Border Patrol Agent David Kahn testified that he responded to assist and arrived on the scene in time to pull Steiner from the cab of the burning truck, after hearing Valdez say on the raido, "We have two angels."

"He was conscious, aware," Kahn said of Steiner. "He looked at the passenger car and he asked if anyone was dead. I said, 'Yes. Two.' He said he was sorry and just kind of shrugged his shoulders."

Texas Department of Public Safety Trooper David Miller testified under questioning from Crisp that he was further down the highway, hoping to use a spike strip to deflate the truck's tires, when he realized the pursuit had ended badly. Miller was tasked with placing the crushed, lifeless remains of the two dead passengers in body bags.

Miller said the truck's passenger side struck the small Nissan's passenger side with such force that it spun the car around and knocked the engine block into a rocky area on the side of the highway.
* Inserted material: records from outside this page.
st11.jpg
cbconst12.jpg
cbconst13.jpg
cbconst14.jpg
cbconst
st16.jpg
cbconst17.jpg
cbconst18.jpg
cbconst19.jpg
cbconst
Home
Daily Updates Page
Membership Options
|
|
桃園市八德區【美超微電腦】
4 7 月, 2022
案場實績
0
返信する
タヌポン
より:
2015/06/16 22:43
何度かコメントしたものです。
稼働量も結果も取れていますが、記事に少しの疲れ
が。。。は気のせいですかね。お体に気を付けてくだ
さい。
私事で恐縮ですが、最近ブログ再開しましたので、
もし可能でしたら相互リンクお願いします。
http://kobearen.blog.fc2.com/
Correctional Officer Cody Sallee testified about his experiences when Steiner was housed at the Coeffield Unit in Tennessee Colony, Texas. Sallee testified that Steiner threatened to "set him up" with contraband when Sallee wouldn't violate prison policy.

"As I began to walk away, he said, 'One of these days they will let me out of these prison gates and when they do, you'll be staring down the barrel of a .45. And when I'm done with you I'm coming for your wife and kids," Sallee testified.
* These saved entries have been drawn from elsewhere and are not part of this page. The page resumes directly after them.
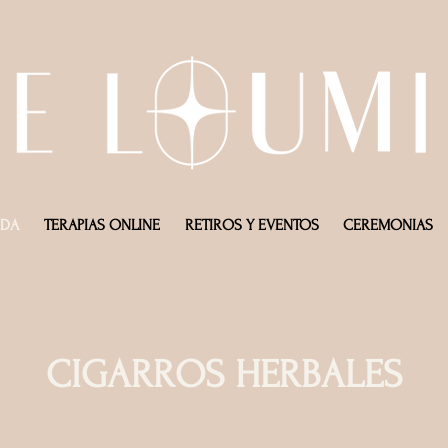
NDA
TERAPIAS ONLINE
RETIROS Y EVENTOS
CEREMONIAS
CIGARROS HERBALES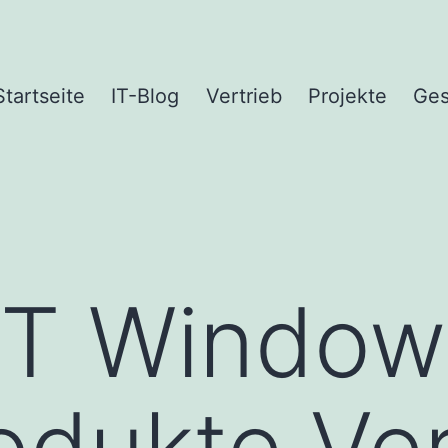
Startseite
IT-Blog
Vertrieb
Projekte
Ges
ET Window
dukte Ver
In her closing remarks, Richards spoke of Steiner's disregard for human life and public servants in particular.

"He ends up murdering two people and for what," Richards asked the jury. "A stolen truck and a couple of weed eaters?"

Richards and Crisp asked the jury to let Steiner, and other inmates considering attacks on their keepers, know that such behavior won't be tolerated.

"I can't imagine how it can get more chilling than that federal agent telling what David Steiner did when he learned two people had died," Crisp said. "He killed a wife and her mother and he shrugged his shoulders? Is that a candidate for rehabilitation? A good person would be crying, begging God for forgiveness. This is despicable and disgusting behavior."

Crisp spoke too of the resources expended at Texas prisons addressing Steiner's frivolous claim that his assault on Jaralillo was necessary.

"This is ridiculous," Crisp argued. "This whole thing is a sham and y'all saw through it."